What Is the Definition of a Hybrid Mortgage?

Written by Anytime EstimateFebruary 10th, 20222 minute read

The definition of a hybrid loan is a combination of a fixed-rate loan and an adjustable-rate mortgage. The interest rate is fixed for a predetermined number of years before turning into a one-year ARM for the remaining life of the loan.

Hybrids have a lower starting rate than a fixed-rate mortgage but a slightly higher rate than a one-year adjustable-rate mortgage. The trade-off is the rate guarantee for the first few years. Most hybrid mortgages are fixed for three or five years.

For example, a three-year hybrid mortgage has a fixed-rate for three years (36 months) before converting into an annual (one-year) adjustable-rate mortgage. A 3-year hybrid mortgage is also called a 3/1 ARM. In the same way, a 5/1 hybrid carries a fixed interest rate for five years before becoming a one-year adjustable-rate mortgage.

The hybrid loans have become very popular with home buyers who are not likely to own a home beyond three, four, or five years. In these cases hybrids are hard to beat due to the lower initial interest rate. Hybrid loans are an excellent choice for the transferee.

Are hybrids the best choice?

If you know that you are only going to live in the home for the fixed term of the hybrid loan, then yes, it's a good choice. Another reason to choose a hybrid is if you are certain that you are going to pay off the loan within the 3 or 5-year term.

What happens after the 3 or 5 years?

The new interest rate is based on the lower of either a predetermined adjustment (i.e. 2%), plus the previous interest rate or a convoluted formula that averages the interest rate of treasury bills or some other index.

The lender's margin (profit) is added to the index average.

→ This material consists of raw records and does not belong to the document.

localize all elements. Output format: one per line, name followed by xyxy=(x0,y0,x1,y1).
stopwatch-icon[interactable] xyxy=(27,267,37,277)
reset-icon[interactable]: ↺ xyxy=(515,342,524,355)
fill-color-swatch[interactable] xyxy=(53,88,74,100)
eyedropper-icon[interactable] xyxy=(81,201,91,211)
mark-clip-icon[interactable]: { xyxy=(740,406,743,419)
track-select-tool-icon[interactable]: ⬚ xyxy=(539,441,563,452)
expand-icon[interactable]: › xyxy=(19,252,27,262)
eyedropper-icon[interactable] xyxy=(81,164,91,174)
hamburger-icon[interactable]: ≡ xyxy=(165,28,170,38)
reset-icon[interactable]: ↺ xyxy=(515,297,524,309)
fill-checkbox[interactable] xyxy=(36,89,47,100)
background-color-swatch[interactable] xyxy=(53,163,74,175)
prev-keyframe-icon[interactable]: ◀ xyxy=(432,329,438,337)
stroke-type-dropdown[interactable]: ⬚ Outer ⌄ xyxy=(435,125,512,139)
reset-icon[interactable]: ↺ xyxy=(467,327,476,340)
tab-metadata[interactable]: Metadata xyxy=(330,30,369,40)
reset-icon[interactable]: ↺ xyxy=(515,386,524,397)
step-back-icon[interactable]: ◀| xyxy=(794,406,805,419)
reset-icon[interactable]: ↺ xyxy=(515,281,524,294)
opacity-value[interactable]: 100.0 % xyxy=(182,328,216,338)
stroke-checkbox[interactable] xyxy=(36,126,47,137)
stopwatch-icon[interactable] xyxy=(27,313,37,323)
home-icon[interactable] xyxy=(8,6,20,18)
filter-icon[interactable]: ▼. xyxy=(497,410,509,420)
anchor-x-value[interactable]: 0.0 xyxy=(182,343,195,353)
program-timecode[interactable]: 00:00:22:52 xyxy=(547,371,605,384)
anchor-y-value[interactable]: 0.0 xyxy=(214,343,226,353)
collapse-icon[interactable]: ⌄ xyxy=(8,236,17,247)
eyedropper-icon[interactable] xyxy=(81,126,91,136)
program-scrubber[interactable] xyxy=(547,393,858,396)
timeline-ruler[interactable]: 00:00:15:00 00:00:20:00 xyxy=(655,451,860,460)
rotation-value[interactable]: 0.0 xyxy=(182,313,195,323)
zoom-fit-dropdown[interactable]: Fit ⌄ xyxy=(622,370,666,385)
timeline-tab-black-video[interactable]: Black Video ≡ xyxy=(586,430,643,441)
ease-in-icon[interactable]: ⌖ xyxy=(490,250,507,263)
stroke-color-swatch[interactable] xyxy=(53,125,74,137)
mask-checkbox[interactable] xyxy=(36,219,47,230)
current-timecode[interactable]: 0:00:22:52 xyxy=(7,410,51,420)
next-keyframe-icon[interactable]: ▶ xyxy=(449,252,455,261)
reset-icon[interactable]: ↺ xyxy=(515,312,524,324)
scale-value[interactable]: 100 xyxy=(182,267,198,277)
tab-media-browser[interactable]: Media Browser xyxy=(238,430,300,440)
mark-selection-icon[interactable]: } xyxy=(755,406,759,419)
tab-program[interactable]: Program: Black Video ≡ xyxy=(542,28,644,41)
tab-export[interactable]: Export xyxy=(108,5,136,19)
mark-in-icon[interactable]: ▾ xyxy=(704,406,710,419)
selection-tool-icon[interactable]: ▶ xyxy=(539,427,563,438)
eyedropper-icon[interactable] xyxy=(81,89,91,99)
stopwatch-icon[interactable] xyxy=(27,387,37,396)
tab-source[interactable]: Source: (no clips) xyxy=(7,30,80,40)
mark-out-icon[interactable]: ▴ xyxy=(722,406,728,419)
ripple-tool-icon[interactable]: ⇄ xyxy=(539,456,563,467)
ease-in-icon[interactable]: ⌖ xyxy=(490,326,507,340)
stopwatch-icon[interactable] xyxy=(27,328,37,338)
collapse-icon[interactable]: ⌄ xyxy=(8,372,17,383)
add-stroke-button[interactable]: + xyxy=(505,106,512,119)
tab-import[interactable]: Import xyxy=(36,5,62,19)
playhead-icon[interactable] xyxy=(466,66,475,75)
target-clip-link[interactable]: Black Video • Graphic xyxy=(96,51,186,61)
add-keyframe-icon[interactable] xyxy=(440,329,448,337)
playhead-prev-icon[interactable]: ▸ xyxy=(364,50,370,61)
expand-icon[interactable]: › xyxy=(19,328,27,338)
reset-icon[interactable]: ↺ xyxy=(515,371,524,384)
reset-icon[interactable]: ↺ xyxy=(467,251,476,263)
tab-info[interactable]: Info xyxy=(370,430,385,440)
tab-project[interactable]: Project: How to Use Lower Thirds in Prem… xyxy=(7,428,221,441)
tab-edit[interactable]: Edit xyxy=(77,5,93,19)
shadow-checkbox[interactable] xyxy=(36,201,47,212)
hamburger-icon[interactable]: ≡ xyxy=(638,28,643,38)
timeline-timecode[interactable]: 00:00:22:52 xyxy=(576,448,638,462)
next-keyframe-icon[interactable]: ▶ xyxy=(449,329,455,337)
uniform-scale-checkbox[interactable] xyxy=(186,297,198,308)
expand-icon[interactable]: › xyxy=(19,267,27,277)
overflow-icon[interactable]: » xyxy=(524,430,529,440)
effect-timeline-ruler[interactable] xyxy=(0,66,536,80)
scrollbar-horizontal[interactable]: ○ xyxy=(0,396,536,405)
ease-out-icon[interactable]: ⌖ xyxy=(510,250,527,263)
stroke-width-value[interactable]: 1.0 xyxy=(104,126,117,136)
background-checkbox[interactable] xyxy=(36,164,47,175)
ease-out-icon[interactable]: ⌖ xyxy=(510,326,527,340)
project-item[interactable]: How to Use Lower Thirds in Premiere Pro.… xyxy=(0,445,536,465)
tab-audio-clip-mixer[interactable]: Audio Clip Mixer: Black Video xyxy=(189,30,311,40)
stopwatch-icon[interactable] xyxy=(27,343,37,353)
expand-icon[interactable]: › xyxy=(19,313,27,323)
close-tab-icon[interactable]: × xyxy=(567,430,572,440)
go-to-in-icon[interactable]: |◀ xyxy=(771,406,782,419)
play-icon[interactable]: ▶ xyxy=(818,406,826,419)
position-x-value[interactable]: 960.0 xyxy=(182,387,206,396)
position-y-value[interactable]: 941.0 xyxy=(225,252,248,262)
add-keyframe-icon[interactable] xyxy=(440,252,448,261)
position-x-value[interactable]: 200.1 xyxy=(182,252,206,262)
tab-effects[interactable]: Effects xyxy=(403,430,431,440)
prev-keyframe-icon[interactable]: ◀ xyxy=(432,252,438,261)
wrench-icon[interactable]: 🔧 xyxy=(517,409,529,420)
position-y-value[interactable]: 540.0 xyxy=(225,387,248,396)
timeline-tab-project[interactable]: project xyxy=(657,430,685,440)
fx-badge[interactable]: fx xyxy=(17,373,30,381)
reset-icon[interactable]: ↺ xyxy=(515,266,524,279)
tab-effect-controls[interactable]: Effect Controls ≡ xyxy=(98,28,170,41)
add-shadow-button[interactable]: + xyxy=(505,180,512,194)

In short, the interest rate cannot exceed the predetermined adjustment, usually 2% or the interest rate could decrease if the index calculation is lower than the previous interest rate. Hybrid loans are a good choice when interest rates are high.

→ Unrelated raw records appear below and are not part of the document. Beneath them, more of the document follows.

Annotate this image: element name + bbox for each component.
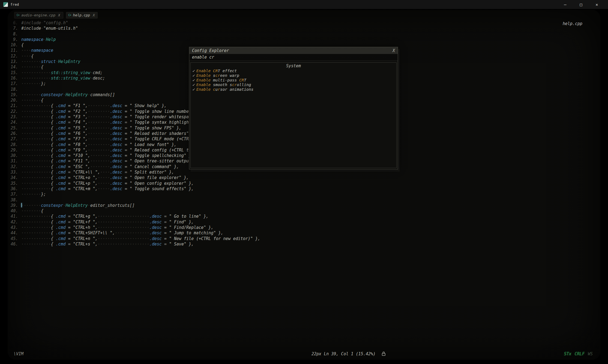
code-token: ·············· [115,230,149,235]
maximize-button[interactable]: □ [573,0,589,9]
code-token: .cmd [56,170,65,175]
code-token: "CTRL+\\ " [73,170,98,175]
code-token: " Open config explorer" [130,181,186,186]
code-token: .desc [110,109,122,114]
config-option[interactable]: ✓Enable cursor animations [191,87,396,92]
app-icon [3,2,8,7]
code-token: ············ [21,103,51,108]
code-token: = [66,236,73,241]
code-token: { [51,114,56,119]
code-line[interactable]: 35.············{ .cmd = "CTRL+p ",·····.… [8,181,260,186]
code-token: = [66,136,73,141]
match-highlight: Enable [196,83,211,87]
code-token: .cmd [56,131,65,136]
code-token: "enum-utils.h" [43,26,78,31]
code-token: " Save" [169,242,186,247]
code-line[interactable]: 9.namespace·Help [8,37,260,42]
code-token: = [122,164,130,169]
minimize-button[interactable]: – [557,0,573,9]
code-line[interactable]: 41.············{ .cmd = "CTRL+g ",······… [8,214,260,219]
code-token: ············ [21,242,51,247]
checkbox-checked-icon[interactable]: ✓ [192,78,195,82]
code-token: , [95,236,98,241]
line-number: 15. [8,70,21,75]
code-token: ········ [90,159,110,163]
line-number: 39. [8,203,21,208]
option-label: s [211,73,215,78]
line-number: 30. [8,153,21,158]
code-token: "CTRL+m " [73,186,95,191]
code-line[interactable]: 38. [8,197,260,203]
code-line[interactable]: 36.············{ .cmd = "CTRL+m ",·····.… [8,186,260,192]
config-explorer-title: Config Explorer [192,48,229,53]
line-number: 10. [8,42,21,48]
code-line[interactable]: 6.#include·"config.h" [8,20,260,26]
code-token: = [66,225,73,230]
code-token: "config.h" [43,20,68,25]
code-token: = [66,220,73,225]
code-token: = [162,242,169,247]
code-token: }, [216,230,223,235]
code-token: .desc [110,170,122,175]
config-option[interactable]: ✓Enable smooth scrolling [191,83,396,87]
close-button[interactable]: ✕ [589,0,605,9]
config-option[interactable]: ✓Enable CRT effect [191,69,396,73]
editor-screen: C+ audio-engine.cpp X C+ help.cpp X help… [8,10,600,360]
config-close-button[interactable]: X [393,48,395,53]
code-token: = [122,120,130,125]
code-token: .cmd [56,109,65,114]
code-line[interactable]: 46.············{ .cmd = "CTRL+s ",······… [8,241,260,247]
code-token: .desc [149,225,162,230]
code-token: ····················· [98,225,149,230]
code-line[interactable]: 43.············{ .cmd = "CTRL+h ",······… [8,225,260,230]
code-line[interactable]: 8. [8,31,260,37]
code-line[interactable]: 33.············{ .cmd = "CTRL+\\ ",····.… [8,169,260,175]
code-token: desc; [93,76,105,81]
match-highlight: cr [232,83,237,87]
code-token: .cmd [56,148,65,153]
status-bar: \VIM 22px Ln 39, Col 1 (15.42%) STxCRLFW… [8,351,600,357]
code-token: = [66,103,73,108]
checkbox-checked-icon[interactable]: ✓ [192,69,195,73]
code-line[interactable]: 39.········constexpr·HelpEntry·editor_sh… [8,203,260,208]
code-token: .desc [149,236,162,241]
code-line[interactable]: 34.············{ .cmd = "CTRL+o ",·····.… [8,175,260,180]
tab-close-icon[interactable]: X [93,13,95,17]
code-token: = [66,131,73,136]
config-option[interactable]: ✓Enable screen warp [191,73,396,78]
code-token: }, [159,103,167,108]
option-label [211,87,213,92]
code-token: .cmd [56,242,65,247]
code-token: cmd; [93,70,103,75]
checkbox-checked-icon[interactable]: ✓ [192,73,195,78]
code-token: .cmd [56,164,65,169]
code-line[interactable]: 45.············{ .cmd = "CTRL+n ",······… [8,236,260,241]
code-token: , [85,126,88,131]
tab-audio-engine[interactable]: C+ audio-engine.cpp X [14,12,63,19]
code-line[interactable]: 42.············{ .cmd = "CTRL+f ",······… [8,219,260,225]
code-token: { [41,208,43,213]
tab-help[interactable]: C+ help.cpp X [66,12,98,19]
code-token: .cmd [56,142,65,147]
code-token: ············ [21,148,51,153]
window-controls: – □ ✕ [557,0,605,9]
checkbox-checked-icon[interactable]: ✓ [192,83,195,87]
line-number: 46. [8,241,21,247]
code-line[interactable]: 7.#include·"enum-utils.h" [8,26,260,31]
code-token: ············ [21,164,51,169]
code-token: , [95,225,98,230]
code-token: = [122,109,130,114]
code-token: }, [174,126,181,131]
code-token: .desc [110,181,122,186]
match-highlight: c [213,87,215,92]
code-line[interactable]: 40.········{ [8,208,260,214]
code-line[interactable]: 44.············{ .cmd = "CTRL+SHIFT+\\ "… [8,230,260,236]
checkbox-checked-icon[interactable]: ✓ [192,87,195,92]
code-line[interactable]: 37.········}; [8,192,260,197]
config-option[interactable]: ✓Enable multi-pass CRT [191,78,396,83]
code-token: "F9 " [73,148,85,153]
config-search-input[interactable]: enable cr [189,54,398,61]
tab-close-icon[interactable]: X [58,13,60,17]
code-token: { [51,164,56,169]
code-token: commands[] [90,92,115,97]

Some lenders have a fixed-rate conversion option after the initial fixed-rate loan term. A conversion option can eliminate the need to refinance the loan to a fixed-term mortgage.

Hybrid loans can help you buy a house

If you're right at the debt to income limit with a fixed-rate mortgage and need a lower interest rate to purchase a great house, and you're sure you can handle a worse case loan adjustment, then the hybrid loan can be the right choice.

But, if you cannot handle a 2% rate increase in 3, 5 or 7 years, then no, a hybrid loan is not for you.

Ask your lender to give you payment estimates with the capped interest rate.